Cabe advertir, entonces, que estamos en una situación análoga a la de Atenas en los tiempos de Sócrates (finales del siglo v, a. C.): crisis ético-política, en una atmósfera de auge sofístico y vencimiento o insignificancia de las implicaciones humanas de la originaria filosofía de la fisis. Esto viene a ser un retroceso, de cara a los diversos avances del discurso ético de estirpe socrática. Toda proporción guardada, nuestro presente puede dibujarse, a modo de esquema, con esos trazos.
Esa situación exige, ahora, reinventar el alma humana y colocarla en el centro de atención de la praxis filosófica; dejar atrás el eruditismo —con frecuencia, en nuestro medio, una especie de «orientalismo» endógeno— y el enciclopedismo de cariz ilustrado (y su derivación wikipedista). Reclama, asimismo, resignificar los avances de la ética en la historia del pensamiento, reimpulsar una genuina filo-sofía: la actitud que cimienta un modo de vivir vocado al constante examen racional de las cosas: un ferviente amor por la verdad: un compromiso raigal con el bien y una apertura gozosa y realizadora a lo bello. Junto a esto, redimensionar el valor del diálogo vivo, reduciendo al máximo el papel de todo lo que implique mediaciones en la comunicación iluminadora y formativa entre personas.
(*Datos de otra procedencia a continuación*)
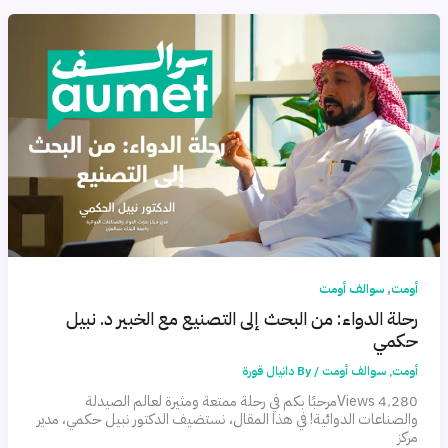
,
أومت
سوالف أومت
رحلة الدواء: من البحث إلى التصنيع مع الخبير د. نبيل
حكمي
أومت
,
سوالف أومت
/ By
دانيال قورة
4٬280 Viewsمرحبًا بكم في رحلة ممتعة ومثيرة لعالم الصيدلة
والصناعات الدوائية! في هذا المقال، نستضيف الدكتور نبيل حكمي، مدير
مركز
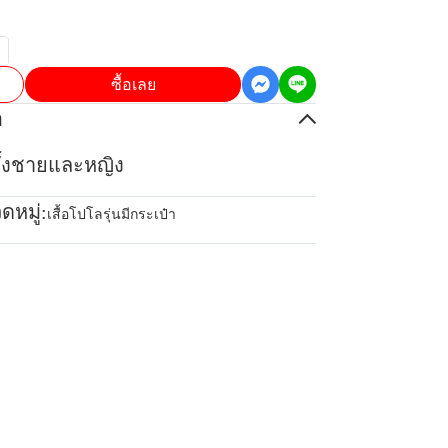
ซื้อเลย
อ
้ทั้งชายและหญิง
ดหมู่:
เสื้อโปโลรุ่นมีกระเป๋า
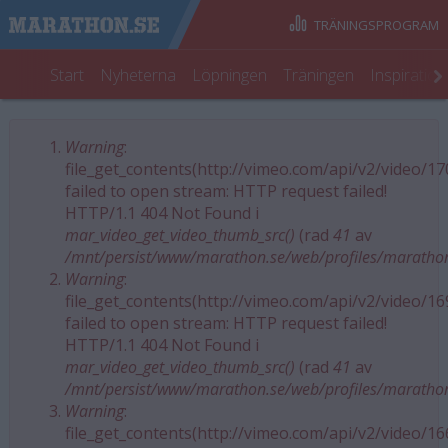
TRÄNINGSPROGRAM
Start
Nyheterna
Löpningen
Träningen
Inspiratio
Warning
:
Felmeddelande
file_get_contents(http://vimeo.com/api/v2/video/1
failed to open stream: HTTP request failed!
HTTP/1.1 404 Not Found i
mar_video_get_video_thumb_src()
(rad
41
av
/mnt/persist/www/marathon.se/web/profiles/maratho
Warning
:
file_get_contents(http://vimeo.com/api/v2/video/1
failed to open stream: HTTP request failed!
HTTP/1.1 404 Not Found i
mar_video_get_video_thumb_src()
(rad
41
av
/mnt/persist/www/marathon.se/web/profiles/maratho
Warning
:
file_get_contents(http://vimeo.com/api/v2/video/1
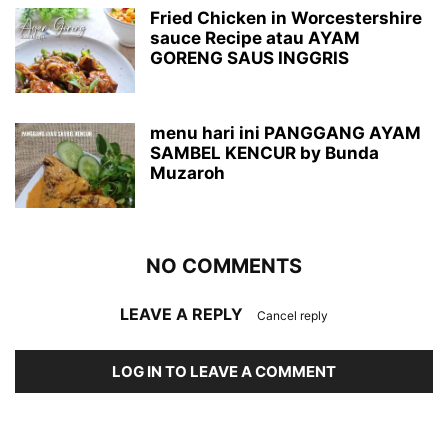
Fried Chicken in Worcestershire
sauce Recipe atau AYAM
GORENG SAUS INGGRIS
menu hari ini PANGGANG AYAM
SAMBEL KENCUR by Bunda
Muzaroh
NO COMMENTS
LEAVE A REPLY
Cancel reply
LOG IN TO LEAVE A COMMENT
A fin de cuentas, el problema que motiva las reflexiones precedentes no es sólo Octavio Paz, sino su siglo: un tiempo de desmesura sofística y profetismo: una era de saturación dóxica y de una cuasiepisteme científica postrada ante la técnica y su reducción instrumentalista de la vida: una época cuyo caquéctico espíritu moldean unos medios de barbarización masiva y expresan los productos de la industria cultural. La poesía de los buenos versos y la mejor prosa de Octavio Paz sobrenadó en esas aguas de cariz estigio. Lo contrario de su enjundia dóxica, su palpitación profético-sofística, trituradas en la noria de la modernidad hegemónica. La andadura o historia intelectual de Octavio Paz aparece, así, como la consumación de todo un orden del discurso. Su silencio definitivo el 19 de abril de 1998 marca la clausura de una posibilidad del verbo; lo que no impide que la neosofística moderna siga su curso, pero sólo como estertor de un espíritu en agonía. Poco a poco se abre paso, otra vez, el tiempo de la filo-sofía, la hora de la verdad, la hora de la buena voluntad, la hora de los nuevos avatares de lo bello. Nada nuevo bajo el sol del tiempo, ciertamente; pero, todo nuevo bajo el sol del logos amaneciendo a la boca de la caverna o antro de las ilusiones.